### [WHAT THE TASK ASKS]
Go over the data and keep only the lines that include "hybrid".

### [Stored data entries]
+-------+
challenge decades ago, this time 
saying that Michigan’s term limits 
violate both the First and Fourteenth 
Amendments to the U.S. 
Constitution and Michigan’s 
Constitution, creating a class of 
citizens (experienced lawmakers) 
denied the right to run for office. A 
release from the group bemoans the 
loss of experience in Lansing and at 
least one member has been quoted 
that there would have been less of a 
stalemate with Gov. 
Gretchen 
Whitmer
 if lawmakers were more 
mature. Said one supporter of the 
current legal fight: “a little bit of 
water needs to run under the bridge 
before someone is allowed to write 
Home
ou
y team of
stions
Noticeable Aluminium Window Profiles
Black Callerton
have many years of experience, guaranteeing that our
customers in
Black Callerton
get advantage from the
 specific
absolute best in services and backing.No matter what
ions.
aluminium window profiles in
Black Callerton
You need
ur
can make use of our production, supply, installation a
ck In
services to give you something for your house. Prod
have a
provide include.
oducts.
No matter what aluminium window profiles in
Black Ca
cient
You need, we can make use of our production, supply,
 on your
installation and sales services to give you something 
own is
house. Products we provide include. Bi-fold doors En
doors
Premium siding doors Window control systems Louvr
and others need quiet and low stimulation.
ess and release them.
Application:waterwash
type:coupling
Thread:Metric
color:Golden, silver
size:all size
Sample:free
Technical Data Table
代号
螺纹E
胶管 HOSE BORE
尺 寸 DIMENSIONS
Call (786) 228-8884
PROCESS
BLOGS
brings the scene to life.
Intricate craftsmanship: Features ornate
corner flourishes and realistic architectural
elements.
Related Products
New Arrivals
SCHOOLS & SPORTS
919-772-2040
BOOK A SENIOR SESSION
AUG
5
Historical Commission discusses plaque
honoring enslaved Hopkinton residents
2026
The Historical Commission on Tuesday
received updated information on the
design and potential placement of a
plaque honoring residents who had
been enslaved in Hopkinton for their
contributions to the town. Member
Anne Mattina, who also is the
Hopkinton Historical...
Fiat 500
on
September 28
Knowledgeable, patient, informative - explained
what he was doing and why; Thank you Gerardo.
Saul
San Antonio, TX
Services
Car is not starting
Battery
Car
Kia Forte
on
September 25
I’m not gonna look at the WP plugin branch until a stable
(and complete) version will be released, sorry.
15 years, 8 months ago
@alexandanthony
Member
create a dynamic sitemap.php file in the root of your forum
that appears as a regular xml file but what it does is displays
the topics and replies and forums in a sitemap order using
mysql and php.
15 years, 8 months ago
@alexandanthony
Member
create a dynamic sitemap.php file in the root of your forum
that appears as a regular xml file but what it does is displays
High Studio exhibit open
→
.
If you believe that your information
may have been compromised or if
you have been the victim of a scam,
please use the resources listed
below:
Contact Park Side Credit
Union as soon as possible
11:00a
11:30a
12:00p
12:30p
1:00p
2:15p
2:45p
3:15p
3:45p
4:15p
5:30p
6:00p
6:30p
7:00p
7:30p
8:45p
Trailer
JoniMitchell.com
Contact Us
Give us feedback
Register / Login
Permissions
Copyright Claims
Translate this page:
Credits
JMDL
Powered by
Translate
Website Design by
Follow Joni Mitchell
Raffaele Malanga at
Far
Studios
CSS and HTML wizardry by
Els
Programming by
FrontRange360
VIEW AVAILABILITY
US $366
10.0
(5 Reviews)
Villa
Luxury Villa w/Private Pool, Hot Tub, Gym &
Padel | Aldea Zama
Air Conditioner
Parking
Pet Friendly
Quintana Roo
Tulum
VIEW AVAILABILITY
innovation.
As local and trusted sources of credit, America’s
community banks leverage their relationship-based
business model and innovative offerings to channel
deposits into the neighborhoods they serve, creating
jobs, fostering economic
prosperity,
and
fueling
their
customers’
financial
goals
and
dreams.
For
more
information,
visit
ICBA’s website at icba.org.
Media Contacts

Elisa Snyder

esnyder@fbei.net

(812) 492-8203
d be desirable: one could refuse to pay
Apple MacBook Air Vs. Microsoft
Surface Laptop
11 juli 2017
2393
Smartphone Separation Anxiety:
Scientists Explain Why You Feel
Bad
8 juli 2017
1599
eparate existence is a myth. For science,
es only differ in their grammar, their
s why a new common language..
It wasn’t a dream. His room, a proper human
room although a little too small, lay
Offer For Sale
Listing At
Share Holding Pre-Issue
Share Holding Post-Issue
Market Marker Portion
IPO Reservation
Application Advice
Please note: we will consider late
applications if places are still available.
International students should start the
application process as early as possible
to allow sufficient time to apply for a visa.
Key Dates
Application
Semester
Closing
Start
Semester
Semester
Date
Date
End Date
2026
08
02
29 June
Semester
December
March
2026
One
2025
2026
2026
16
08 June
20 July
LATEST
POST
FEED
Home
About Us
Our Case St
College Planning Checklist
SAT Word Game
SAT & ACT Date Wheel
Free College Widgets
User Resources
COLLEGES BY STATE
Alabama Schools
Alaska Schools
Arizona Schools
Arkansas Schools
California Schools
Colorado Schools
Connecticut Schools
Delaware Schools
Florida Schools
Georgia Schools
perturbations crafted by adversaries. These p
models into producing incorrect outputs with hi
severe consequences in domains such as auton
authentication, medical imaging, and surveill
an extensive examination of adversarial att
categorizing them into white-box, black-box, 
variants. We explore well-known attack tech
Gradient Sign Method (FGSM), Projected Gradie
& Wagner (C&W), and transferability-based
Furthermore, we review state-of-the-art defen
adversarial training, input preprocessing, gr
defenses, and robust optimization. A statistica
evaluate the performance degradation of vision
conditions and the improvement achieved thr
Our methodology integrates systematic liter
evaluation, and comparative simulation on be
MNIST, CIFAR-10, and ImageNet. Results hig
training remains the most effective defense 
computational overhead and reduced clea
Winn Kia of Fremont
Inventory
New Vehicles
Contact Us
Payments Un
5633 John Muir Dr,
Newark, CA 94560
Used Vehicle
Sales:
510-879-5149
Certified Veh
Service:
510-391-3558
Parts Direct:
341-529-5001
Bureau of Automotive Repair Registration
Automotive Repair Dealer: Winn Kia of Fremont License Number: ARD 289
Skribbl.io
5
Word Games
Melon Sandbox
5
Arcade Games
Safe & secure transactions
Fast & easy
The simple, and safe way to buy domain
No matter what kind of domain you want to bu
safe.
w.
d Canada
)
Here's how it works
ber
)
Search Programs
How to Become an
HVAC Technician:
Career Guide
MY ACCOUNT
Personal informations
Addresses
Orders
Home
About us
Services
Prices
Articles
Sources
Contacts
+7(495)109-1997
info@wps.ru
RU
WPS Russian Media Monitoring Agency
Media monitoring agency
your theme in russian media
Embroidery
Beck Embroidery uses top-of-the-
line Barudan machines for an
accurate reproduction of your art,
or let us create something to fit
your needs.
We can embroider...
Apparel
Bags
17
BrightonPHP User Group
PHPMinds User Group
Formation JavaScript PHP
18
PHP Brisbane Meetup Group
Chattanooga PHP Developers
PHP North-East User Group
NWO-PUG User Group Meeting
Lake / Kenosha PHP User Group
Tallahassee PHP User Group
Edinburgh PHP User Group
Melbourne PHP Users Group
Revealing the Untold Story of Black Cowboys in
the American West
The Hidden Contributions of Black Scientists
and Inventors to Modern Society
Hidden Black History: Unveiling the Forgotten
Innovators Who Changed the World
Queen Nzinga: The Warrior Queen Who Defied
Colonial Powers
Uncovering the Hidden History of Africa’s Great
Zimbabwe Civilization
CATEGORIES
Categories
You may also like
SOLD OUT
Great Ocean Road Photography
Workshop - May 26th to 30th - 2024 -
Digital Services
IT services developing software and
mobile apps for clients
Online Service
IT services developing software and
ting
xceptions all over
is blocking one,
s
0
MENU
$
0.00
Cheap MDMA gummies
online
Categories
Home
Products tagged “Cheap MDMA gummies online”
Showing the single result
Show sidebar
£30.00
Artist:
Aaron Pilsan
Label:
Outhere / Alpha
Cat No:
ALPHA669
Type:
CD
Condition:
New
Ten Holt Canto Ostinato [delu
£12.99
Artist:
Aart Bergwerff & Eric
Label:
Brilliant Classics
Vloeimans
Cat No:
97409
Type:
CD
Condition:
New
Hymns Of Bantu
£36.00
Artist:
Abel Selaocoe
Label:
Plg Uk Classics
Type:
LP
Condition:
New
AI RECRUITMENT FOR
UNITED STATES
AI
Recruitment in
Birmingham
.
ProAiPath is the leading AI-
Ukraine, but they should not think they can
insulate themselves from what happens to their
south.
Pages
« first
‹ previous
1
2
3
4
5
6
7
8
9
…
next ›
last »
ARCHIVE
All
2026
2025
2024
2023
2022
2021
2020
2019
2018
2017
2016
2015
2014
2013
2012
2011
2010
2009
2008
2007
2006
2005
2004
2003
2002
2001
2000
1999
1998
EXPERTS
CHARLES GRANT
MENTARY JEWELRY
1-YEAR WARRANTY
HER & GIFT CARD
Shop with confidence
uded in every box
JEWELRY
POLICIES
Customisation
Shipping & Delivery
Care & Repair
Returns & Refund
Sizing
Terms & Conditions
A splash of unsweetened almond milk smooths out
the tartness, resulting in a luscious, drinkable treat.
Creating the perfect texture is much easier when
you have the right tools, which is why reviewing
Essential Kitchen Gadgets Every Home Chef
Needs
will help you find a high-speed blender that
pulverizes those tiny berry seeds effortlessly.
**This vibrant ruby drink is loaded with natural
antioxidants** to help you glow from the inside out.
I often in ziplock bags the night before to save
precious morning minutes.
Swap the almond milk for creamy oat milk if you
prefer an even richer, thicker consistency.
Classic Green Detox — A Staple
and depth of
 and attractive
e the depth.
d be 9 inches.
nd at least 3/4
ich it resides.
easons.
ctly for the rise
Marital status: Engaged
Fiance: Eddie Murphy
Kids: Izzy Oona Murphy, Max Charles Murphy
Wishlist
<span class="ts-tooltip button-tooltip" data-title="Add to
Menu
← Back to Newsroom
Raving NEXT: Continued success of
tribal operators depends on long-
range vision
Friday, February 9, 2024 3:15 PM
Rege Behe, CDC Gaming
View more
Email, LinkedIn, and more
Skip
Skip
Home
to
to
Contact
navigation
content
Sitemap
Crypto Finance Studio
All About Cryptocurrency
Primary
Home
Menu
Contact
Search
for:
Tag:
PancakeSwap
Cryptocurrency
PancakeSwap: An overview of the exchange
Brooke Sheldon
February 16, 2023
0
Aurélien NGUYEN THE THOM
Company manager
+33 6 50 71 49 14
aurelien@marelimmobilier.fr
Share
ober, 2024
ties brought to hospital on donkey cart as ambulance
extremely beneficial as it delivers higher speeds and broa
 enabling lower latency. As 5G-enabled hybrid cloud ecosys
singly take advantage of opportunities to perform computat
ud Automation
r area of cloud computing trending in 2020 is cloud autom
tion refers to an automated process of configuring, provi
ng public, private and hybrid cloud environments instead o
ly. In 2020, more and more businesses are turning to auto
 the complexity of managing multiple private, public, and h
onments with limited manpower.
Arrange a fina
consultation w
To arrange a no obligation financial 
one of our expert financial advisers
+-------+
### [TASK OUTPUT]
 enabling lower latency. As 5G-enabled hybrid cloud ecosys
ng public, private and hybrid cloud environments instead o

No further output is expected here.